This is NOT a duplicate of bug 21019. The latter gives a possible way to handle the problem of text entry (not the only option, and possibly not applicable to Unix system). This bug also discusses handling imported/legacy texts. Prog: > Why plant control characters that aren't supported by all character > encodings, when we can implement a better algorithm that handles > such sequences perfectly? Compliance with the Unicode bidi algorithm is a certainly consideration; it's importance is not for me to decide. Also, do you have any reason to believe that the various algorithms floating out there (Opera, Mellel, various versions of Micorosft) are compatible with *each other*? Assuming not, which one do you pick?
> Also, do you have any reason to believe that the various algorithms > floating out there (Opera, Mellel, various versions of Micorosft) are > compatible with *each other*? Assuming not, which one do you pick? These sequences are handled very well and pretty much the same in any of those applications, but since Microsoft is holding more than 95% of the desktop OS and browser marketshare, I believe that we should adopt their algorithm, especially since they are willing to provide the specifications for their handling of HyphenMinus in Hebrew contexts. BTW, I believe that Microsoft BiDi algorithm is just a developed variant the Unicode BiDi algorithm, though I may be wrong on this. Prog.
About adoping the Microsoft algorithm: I stress again that Microsoft has employed several different bidi algorithms.
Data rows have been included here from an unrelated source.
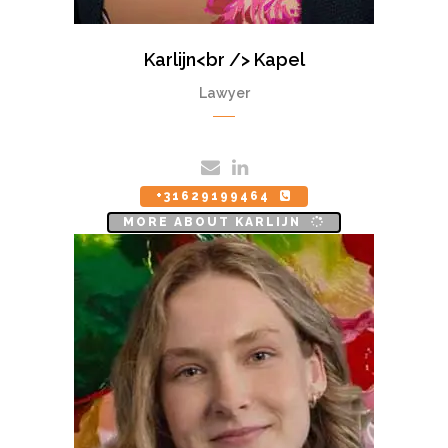
Karlijn<br /> Kapel
Lawyer
+31629199464
MORE ABOUT KARLIJN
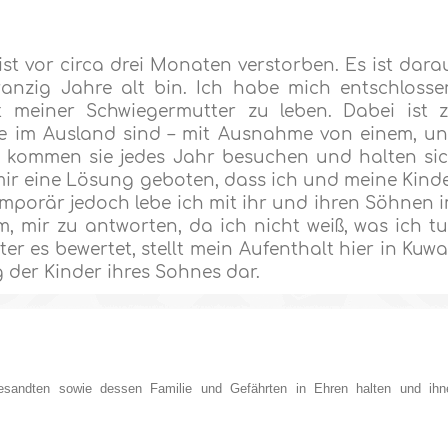
st vor circa drei Monaten verstorben. Es ist dara
wanzig Jahre alt bin. Ich habe mich entschlosse
meiner Schwiegermutter zu leben. Dabei ist 
lle im Ausland sind – mit Ausnahme von einem, u
ne kommen sie jedes Jahr besuchen und halten si
mir eine Lösung geboten, dass ich und meine Kind
emporär jedoch lebe ich mit ihr und ihren Söhnen 
um, mir zu antworten, da ich nicht weiß, was ich t
er es bewertet, stellt mein Aufenthalt hier in Kuwa
g der Kinder ihres Sohnes dar.
esandten sowie dessen Familie und Gefährten in Ehren halten und ihn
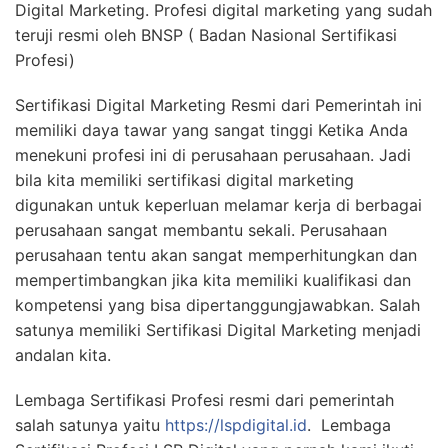
Digital Marketing. Profesi digital marketing yang sudah
teruji resmi oleh BNSP ( Badan Nasional Sertifikasi
Profesi)
Sertifikasi Digital Marketing Resmi dari Pemerintah ini
memiliki daya tawar yang sangat tinggi Ketika Anda
menekuni profesi ini di perusahaan perusahaan. Jadi
bila kita memiliki sertifikasi digital marketing
digunakan untuk keperluan melamar kerja di berbagai
perusahaan sangat membantu sekali. Perusahaan
perusahaan tentu akan sangat memperhitungkan dan
mempertimbangkan jika kita memiliki kualifikasi dan
kompetensi yang bisa dipertanggungjawabkan. Salah
satunya memiliki Sertifikasi Digital Marketing menjadi
andalan kita.
Lembaga Sertifikasi Profesi resmi dari pemerintah
salah satunya yaitu
https://lspdigital.id
. Lembaga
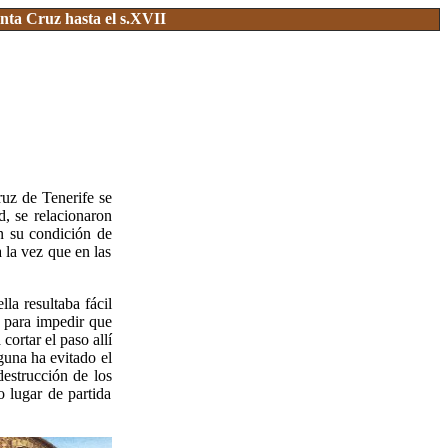
nta Cruz hasta el s.XVII
ruz de Tenerife se
d, se relacionaron
en su condición de
 la vez que en las
a resultaba fácil
, para impedir que
cortar el paso allí
guna ha evitado el
destrucción de los
 lugar de partida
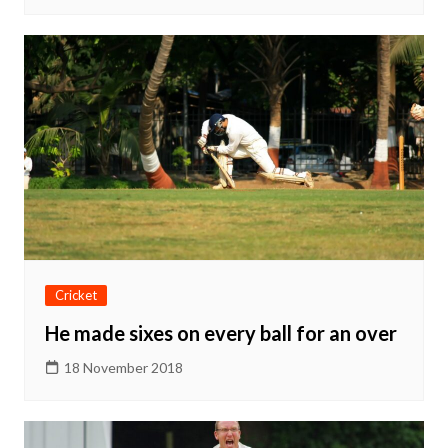
Cricket
He made sixes on every ball for an over
18 November 2018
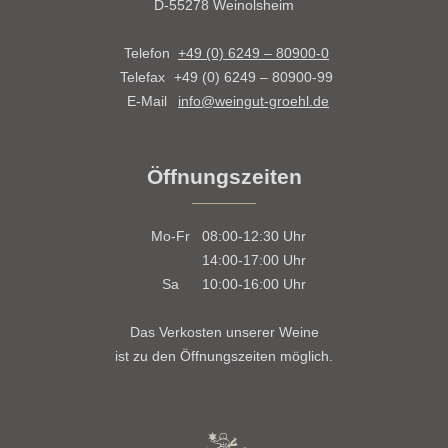
D-55278 Weinolsheim
Telefon
+49 (0) 6249 – 80900-0
Telefax
+49 (0) 6249 – 80900-99
E-Mail
info@weingut-groehl.de
Öffnungszeiten
Mo-Fr
08:00-12:30
Uhr
14:00-17:00
Uhr
Sa
10:00-16:00
Uhr
Das Verkosten unserer Weine
ist zu den Öffnungszeiten möglich.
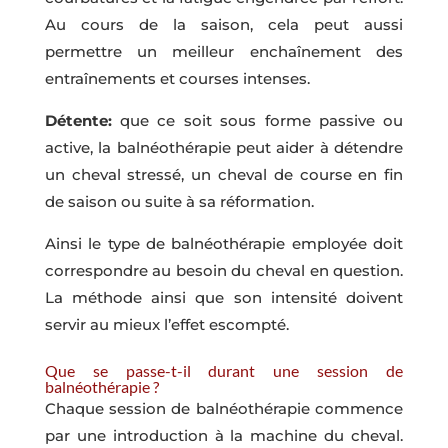
Au cours de la saison, cela peut aussi
permettre un meilleur enchaînement des
entraînements et courses intenses.
Détente:
que ce soit sous forme passive ou
active, la balnéothérapie peut aider à détendre
un cheval stressé, un cheval de course en fin
de saison ou suite à sa réformation.
Ainsi le type de balnéothérapie employée doit
correspondre au besoin du cheval en question.
La méthode ainsi que son intensité doivent
servir au mieux l’effet escompté.
Que se passe-t-il durant une session de
balnéothérapie ?
Chaque session de balnéothérapie commence
par une introduction à la machine du cheval.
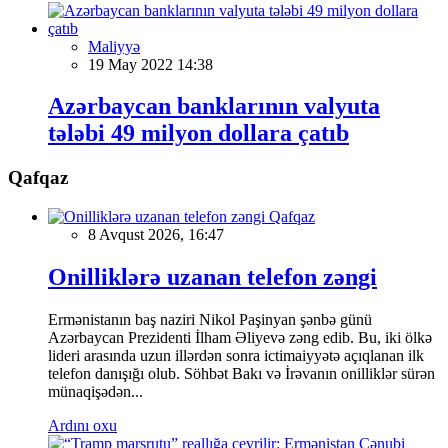
Maliyyə
19 May 2022 14:38
Azərbaycan banklarının valyuta
tələbi 49 milyon dollara çatıb
Qafqaz
Qafqaz
8 Avqust 2026, 16:47
Onilliklərə uzanan telefon zəngi
Ermənistanın baş naziri Nikol Paşinyan şənbə günü
Azərbaycan Prezidenti İlham Əliyevə zəng edib. Bu, iki ölkə
lideri arasında uzun illərdən sonra ictimaiyyətə açıqlanan ilk
telefon danışığı olub. Söhbət Bakı və İrəvanın onilliklər sürən
münaqişədən...
Ardını oxu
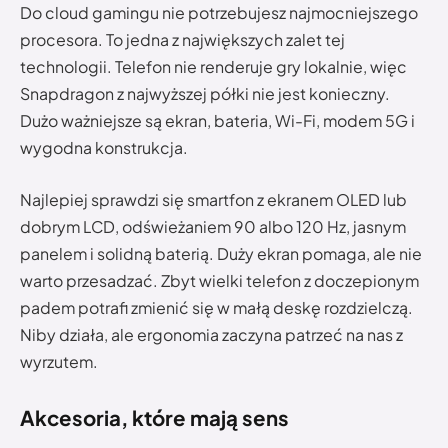
Do cloud gamingu nie potrzebujesz najmocniejszego
procesora. To jedna z największych zalet tej
technologii. Telefon nie renderuje gry lokalnie, więc
Snapdragon z najwyższej półki nie jest konieczny.
Dużo ważniejsze są ekran, bateria, Wi-Fi, modem 5G i
wygodna konstrukcja.
Najlepiej sprawdzi się smartfon z ekranem OLED lub
dobrym LCD, odświeżaniem 90 albo 120 Hz, jasnym
panelem i solidną baterią. Duży ekran pomaga, ale nie
warto przesadzać. Zbyt wielki telefon z doczepionym
padem potrafi zmienić się w małą deskę rozdzielczą.
Niby działa, ale ergonomia zaczyna patrzeć na nas z
wyrzutem.
Akcesoria, które mają sens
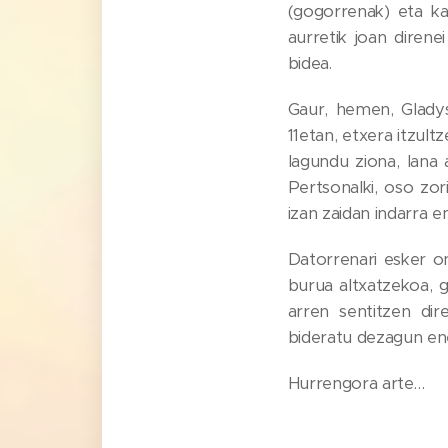
(gogorrenak) eta k
aurretik joan diren
bidea.
Gaur, hemen, Glady
11etan, etxera itzul
lagundu ziona, lana 
Pertsonalki, oso zor
izan zaidan indarra 
Datorrenari esker o
burua altxatzekoa, g
arren sentitzen di
bideratu dezagun ene
Hurrengora arte…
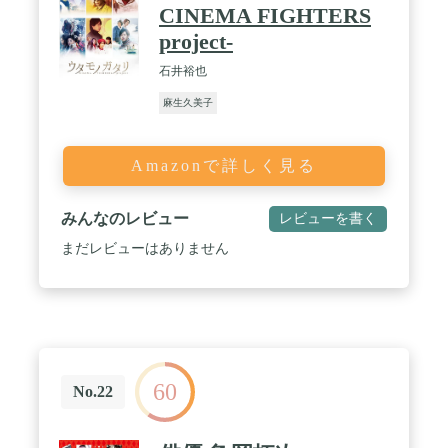
CINEMA FIGHTERS
project-
石井裕也
麻生久美子
Amazonで詳しく見る
みんなのレビュー
レビューを書く
まだレビューはありません
60
No.22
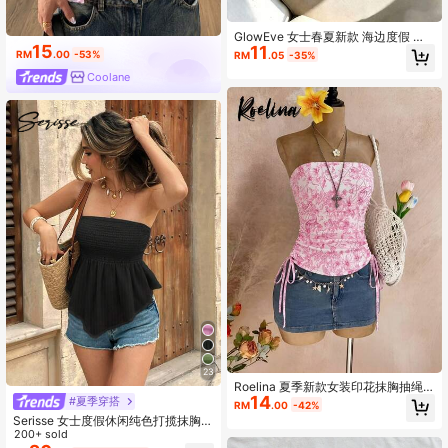
GlowEve 女士春夏新款 海边度假 时
15
11
尚通勤 日常聚会 休闲百搭 约会穿搭
RM
.00
-53%
RM
.05
-35%
高级立体仿刺绣印花 白色无袖抹胸上
Coolane
衣
23
Roelina 夏季新款女装印花抹胸抽绳
14
上衣 性感辣妹百搭抹胸上衣收腰绑带
#夏季穿搭
RM
.00
-42%
辣妹T恤 抹胸小琴新设计感气质舒适
Serisse 女士度假休闲纯色打揽抹胸上
抹胸上衣
衣
200+ sold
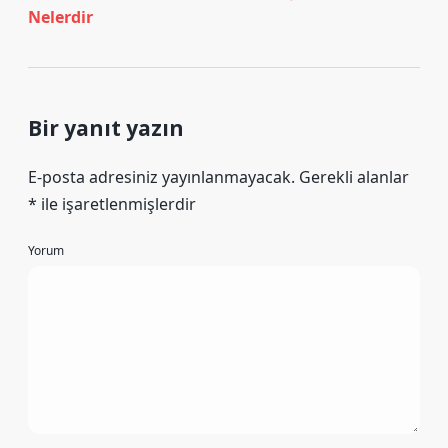
Nelerdir
Bir yanıt yazın
E-posta adresiniz yayınlanmayacak.
Gerekli alanlar
*
ile işaretlenmişlerdir
Yorum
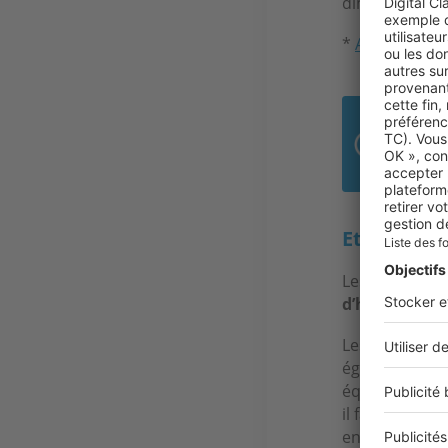
dimensions qu
*
Article L441
Les
fair
Et au suje
Les bénéficiai
d’habitation
Les personnes
également bén
équivaut à 10
il faut le
deman
en France.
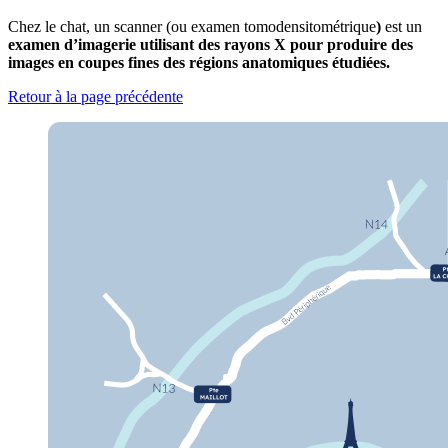
Chez le chat, un scanner (ou examen tomodensitométrique
)
est un
examen d’imagerie utilisant des rayons X pour produire des
images en coupes fines des régions anatomiques étudiées.
Retour à la page précédente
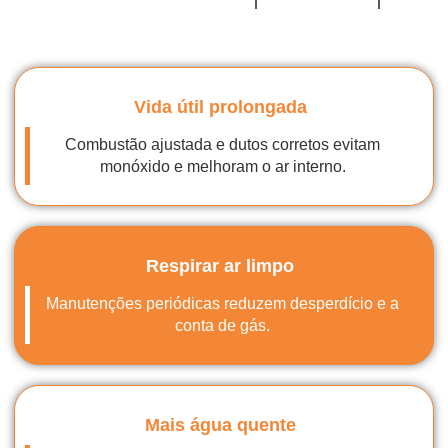
Vida útil prolongada
Combustão ajustada e dutos corretos evitam
monóxido e melhoram o ar interno.
Respirar ar limpo
Manutenções periódicas reduzem desperdício e a
conta de gás.
Mais água quente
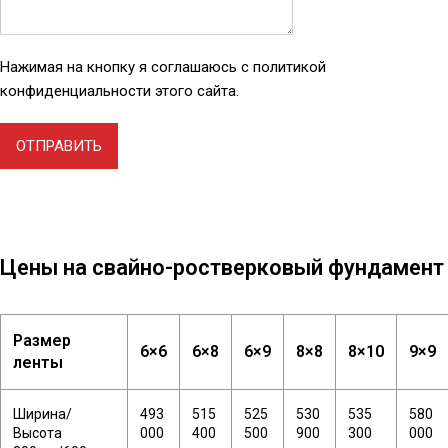
Нажимая на кнопку я соглашаюсь с политикой
конфиденциальности этого сайта.
ОТПРАВИТЬ
Цены на свайно-ростверковый фундамент
Размер
6×6
6×8
6×9
8×8
8×10
9×9
ленты
Ширина/
493
515
525
530
535
580
Высота
000
400
500
900
300
000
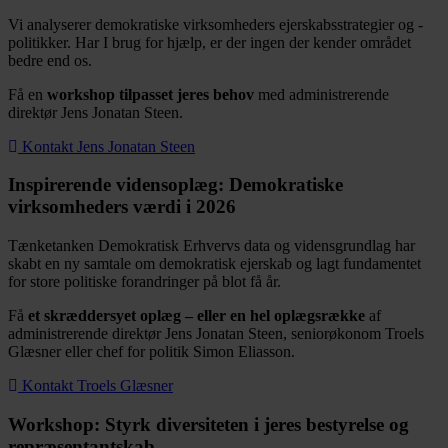
Vi analyserer demokratiske virksomheders ejerskabsstrategier og -
politikker. Har I brug for hjælp, er der ingen der kender området
bedre end os.
Få en
workshop tilpasset jeres behov
med administrerende
direktør Jens Jonatan Steen.
Kontakt Jens Jonatan Steen
Inspirerende vidensoplæg: Demokratiske
virksomheders værdi i 2026
Tænketanken Demokratisk Erhvervs data og vidensgrundlag har
skabt en ny samtale om demokratisk ejerskab og lagt fundamentet
for store politiske forandringer på blot få år.
Få
et skræddersyet oplæg – eller en hel oplægsrække
af
administrerende direktør Jens Jonatan Steen, seniorøkonom Troels
Glæsner eller chef for politik Simon Eliasson.
Kontakt Troels Glæsner
Workshop: Styrk diversiteten i jeres bestyrelse og
repræsentantskab​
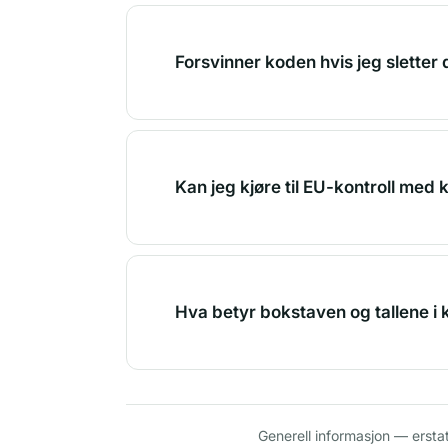
Forsvinner koden hvis jeg sletter
Kan jeg kjøre til EU-kontroll med 
Hva betyr bokstaven og tallene i
Generell informasjon — ersta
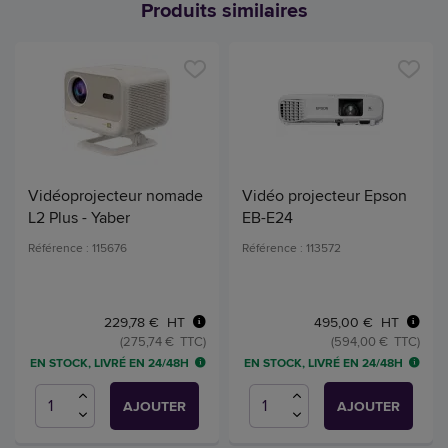
Produits similaires
Vidéoprojecteur nomade
Vidéo projecteur Epson
L2 Plus - Yaber
EB-E24
Référence : 115676
Référence : 113572
229,78 € HT
495,00 € HT
(275,74 € TTC)
(594,00 € TTC)
EN STOCK, LIVRÉ EN 24/48H
EN STOCK, LIVRÉ EN 24/48H
AJOUTER
AJOUTER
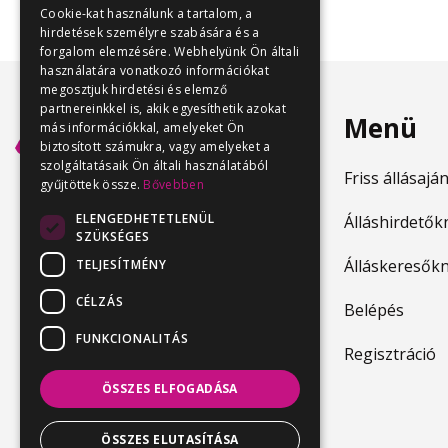
Cookie-kat használunk a tartalom, a
hirdetések személyre szabására és a
forgalom elemzésére. Webhelyünk Ön általi
használatára vonatkozó információkat
megosztjuk hirdetési és elemző
partnereinkkel is, akik egyesíthetik azokat
Menü
más információkkal, amelyeket Ön
biztosított számukra, vagy amelyeket a
szolgáltatásaik Ön általi használatából
Friss állásajá
gyűjtöttek össze.
Bővebben
ELENGEDHETETLENÜL
Álláshirdetők
SZÜKSÉGES
Álláskeresők
TELJESÍTMÉNY
CÉLZÁS
Belépés
FUNKCIONALITÁS
Regisztráció
ÖSSZES ELFOGADÁSA
ÖSSZES ELUTASÍTÁSA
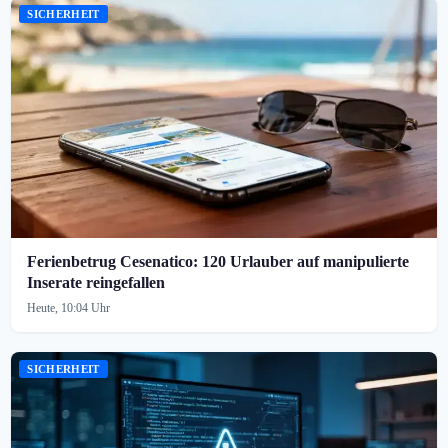
SICHERHEIT
Ferienbetrug Cesenatico: 120 Urlauber auf manipulierte
Inserate reingefallen
Heute, 10:04 Uhr
SICHERHEIT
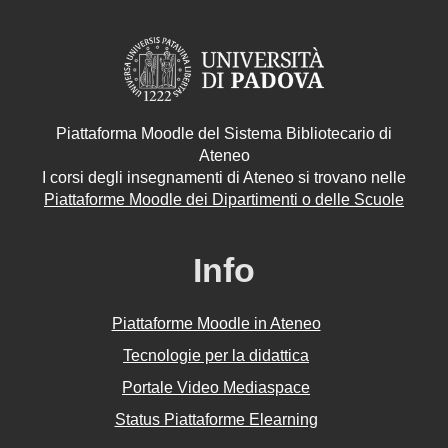
Piattaforma Moodle del Sistema Bibliotecario di
Ateneo
I corsi degli insegnamenti di Ateneo si trovano nelle
Piattaforme Moodle dei Dipartimenti o delle Scuole
Info
Piattaforme Moodle in Ateneo
Tecnologie per la didattica
Portale Video Mediaspace
Status Piattaforme Elearning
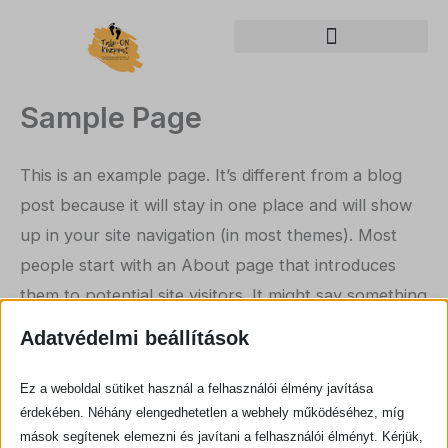
Skip
to
content
Sample Page
This is an example page. It’s different from a blog
post because it will stay in one place and will show
up in your site navigation (in most themes). Most
people start with an About page that introduces
them to potential site visitors. It might say something
like this:
Adatvédelmi beállítások
Ez a weboldal sütiket használ a felhasználói élmény javítása
Hi there! I’m a bike messenger by day,
érdekében. Néhány elengedhetetlen a webhely működéséhez, míg
aspiring actor by night, and this is my
mások segítenek elemezni és javítani a felhasználói élményt. Kérjük,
For example, all of the following are different: * Word97+Windows95 * Notepad+Windows98 * MSIE5.5+Windows98 * Notepad+Windows2K * WordXP+Windows2K (Some differentiating cases: "A-5", "A-5a", "1A-2", "1-2" and "-1", all in RTL context, where A is an RTL letter.) Also, the last four variants (not sure about the first) have such wonderful properties as turning " -1 " into " 1- " in RTL context, contrary to both Unicode and reason. Who knows what other surprises will arise.
comments from ft Wed Oct 15 00:03:13 -0800 2003: This issue will be covered by #21019 From issue #21019 "Note: Since Unix IMEs do not report any language this feature con only be implemented under Windows." As issue #21019 covers Windows only, and this issue covers all, even when issue #21019 is resoved, non-Windows users (Mac, Linux, Solaris) will still have this bug. Also, what about legacy text/importing text? issue #21019 does not cover those issues while this does. IMO, this issue shuld be marked as being blocked by issue #21019, but not duplicate of it.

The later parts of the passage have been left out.